The method for producing an asymmetric multilayer ceramic filter of the present invention comprises the steps of: (a) filling, mixing, and extruding ceramic powder to form a cylindrical ceramic support layer; And (b) filling and mixing the ceramic powder having a size of 1/5 to 1/20 of the ceramic powder than the previous step, and injection molding the surface of the inner layer to form a ceramic coating layer. Step (b) is performed at least once so that the average pore size of each layer is 40 nm to 0.2 μm.
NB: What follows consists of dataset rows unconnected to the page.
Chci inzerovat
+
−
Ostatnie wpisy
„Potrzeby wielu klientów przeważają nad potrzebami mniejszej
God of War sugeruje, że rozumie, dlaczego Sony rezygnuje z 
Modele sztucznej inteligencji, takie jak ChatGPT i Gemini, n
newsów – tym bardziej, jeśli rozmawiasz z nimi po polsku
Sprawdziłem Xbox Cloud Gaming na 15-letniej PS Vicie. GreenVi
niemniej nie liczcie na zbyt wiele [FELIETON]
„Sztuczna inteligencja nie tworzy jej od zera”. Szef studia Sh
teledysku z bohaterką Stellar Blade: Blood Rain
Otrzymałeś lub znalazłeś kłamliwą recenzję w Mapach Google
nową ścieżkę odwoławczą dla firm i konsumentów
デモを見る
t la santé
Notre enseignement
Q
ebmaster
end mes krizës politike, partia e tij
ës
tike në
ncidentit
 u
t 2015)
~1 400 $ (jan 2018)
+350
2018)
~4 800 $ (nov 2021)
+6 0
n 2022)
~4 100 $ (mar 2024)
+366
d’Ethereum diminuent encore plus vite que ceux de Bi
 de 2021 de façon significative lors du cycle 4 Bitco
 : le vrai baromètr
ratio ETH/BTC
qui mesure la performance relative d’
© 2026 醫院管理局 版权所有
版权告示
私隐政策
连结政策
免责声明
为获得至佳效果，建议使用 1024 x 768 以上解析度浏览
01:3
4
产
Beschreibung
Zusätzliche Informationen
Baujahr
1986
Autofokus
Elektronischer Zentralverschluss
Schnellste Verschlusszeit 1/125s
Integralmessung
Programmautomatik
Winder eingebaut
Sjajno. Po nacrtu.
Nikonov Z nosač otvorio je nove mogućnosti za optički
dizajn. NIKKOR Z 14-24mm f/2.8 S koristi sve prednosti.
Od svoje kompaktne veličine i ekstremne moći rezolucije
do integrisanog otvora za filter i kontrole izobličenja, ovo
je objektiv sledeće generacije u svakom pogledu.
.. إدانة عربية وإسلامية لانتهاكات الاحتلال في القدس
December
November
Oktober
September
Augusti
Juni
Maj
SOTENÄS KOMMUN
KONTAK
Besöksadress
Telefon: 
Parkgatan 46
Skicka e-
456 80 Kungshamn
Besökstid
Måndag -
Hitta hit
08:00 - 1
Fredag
According to a specific embodiment of the present invention, the step (a) is extrusion-molded by mixing and mixing the ceramic powder having a diameter of 25㎛ ~ 35㎛ and then fired 110 minutes to 130 minutes at 1350 ℃ ~ 1450 ℃ cylindrical ceramic Forming the support layer, (b) step (b-1) after filling and mixing the ceramic powder having a diameter of 2.5㎛ ~ 3.5㎛ by injection molding on the surface of the ceramic support layer 110 minutes ~ 130 at 1300 ℃ ~ 1350 ℃ Powder firing to form a first ceramic coating layer, and (b-2) filling and mixing a ceramic powder having a diameter of 0.25 μm to 0.35 μm, and injection molding the surface of the first ceramic coating layer to 1300 ° C. to 1350 ° C. 110 minutes to 130 minutes of baking to form a second ceramic coating layer.

In addition, after step (b-2), (b-3) filling and mixing the ceramic powder having a diameter of 50 nm to 70 nm, and injection molding the surface of the second ceramic coating layer, and then forming the powder at 110 minutes at 1150 ° C to 1250 ° C. The method may further include forming a surface layer by baking for 130 minutes.

After step (b) above, (c) AgNO ₃ The silver nanoparticles are deposited in an atmosphere, and the silver nanoparticles are deposited on each layer, further including the step of heat treatment at 600 ° C to 900 ° C. This silver nanoparticle deposition step may be performed for each layer each time to form each layer of the ceramic filter.

Hereinafter, with reference to the accompanying drawings will be described an embodiment of the present invention in detail. The embodiments described below describe one example of embodying the technical features of the present invention, and those skilled in the art will appreciate that various modifications can be made within the scope of the technical idea of the present invention.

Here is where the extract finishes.